Multimodale Schmerztherapie im Krankenhaus Bad Oeynhausen

 

  • Bei der Multimodalen Schmerztherapie werden viele einzelne Formen („multimodal“) der Behandlung zu einer Gesamttherapie verbunden.
  • Die stationäre Behandlung dauert 16 Tage und umfasst mehr als 40 Therapieeinheiten, bei denen besonderer Wert darauf gelegt wird, dass der Patient selbst aktiv wird. Die Patienten werden in Kleingruppen von höchstens acht Personen von einem interdisziplinären Team aus Ärzten, Therapeuten und Pflegekräften betreut.
  • Im Krankenhaus Bad Oeynhausen wird die Multimodale Schmerztherapie seit Herbst 2017 angeboten. Das Alter der bisher aufgenommenen Patienten liegt zwischen 24 und 90 Jahren. Bettlägerige Patienten und Kinder können nicht aufgenommen werden.

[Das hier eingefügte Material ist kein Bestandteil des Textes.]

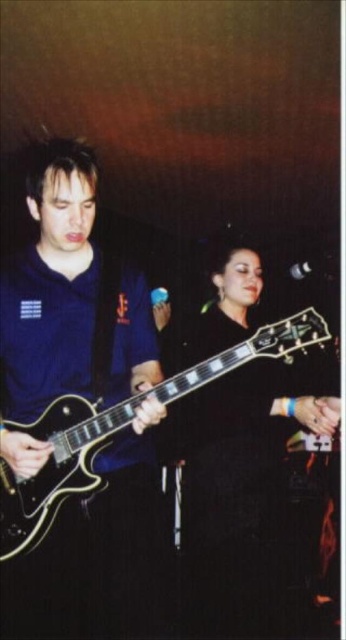 Question: Considering the real-world distances, which object is closest to the matte black guitar at left?

Choices:
 (A) shiny black guitar at center
 (B) black glossy electric guitar at center

Answer: (B)

Question: Can you confirm if shiny black guitar at center is smaller than black glossy electric guitar at center?

Choices:
 (A) yes
 (B) no

Answer: (B)

Question: Does matte black guitar at left appear over shiny black guitar at center?

Choices:
 (A) yes
 (B) no

Answer: (A)

Question: Which object is the farthest from the matte black guitar at left?

Choices:
 (A) black glossy electric guitar at center
 (B) shiny black guitar at center

Answer: (B)

Question: Which of these objects is positioned farthest from the shiny black guitar at center?

Choices:
 (A) matte black guitar at left
 (B) black glossy electric guitar at center

Answer: (B)

Question: Can you confirm if matte black guitar at left is thinner than black glossy electric guitar at center?

Choices:
 (A) no
 (B) yes

Answer: (B)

Die Anmeldung zur Multimodalen Schmerztherapie kann durch niedergelassene Ärzte oder persönlich durch den Patienten erfolgen. In einer umfangreichen prästationären Aufnahmeuntersuchung durch die ärztliche Schmerztherapeutin, den psychologischen Psychotherapeuten und einen Physiotherapeuten wird festgelegt, ob der Patient die Voraussetzungen für die Aufnahme erfüllt, und gegebenenfalls ein Aufnahmetermin vereinbart. Voraussetzungen für eine Aufnahme sind eingeschränkte Lebensqualität und/oder drohender Verlust der Arbeitsfähigkeit, mehrere fehlgeschlagene Vortherapien oder -operationen, Medikamentenmissbrauch bzw. -fehlgebrauch, gravierende körperliche Erkrankung oder schmerzunterhaltende psychische Begleiterkrankung. Mindestens drei Merkmale sind für eine Aufnahme erforderlich. 

 

Foto: Edith Sander, Reiner Kiel und Sylvia Blase haben durch die Multimodale Schmerztherapie ihre Schmerzen in den Griff bekommen.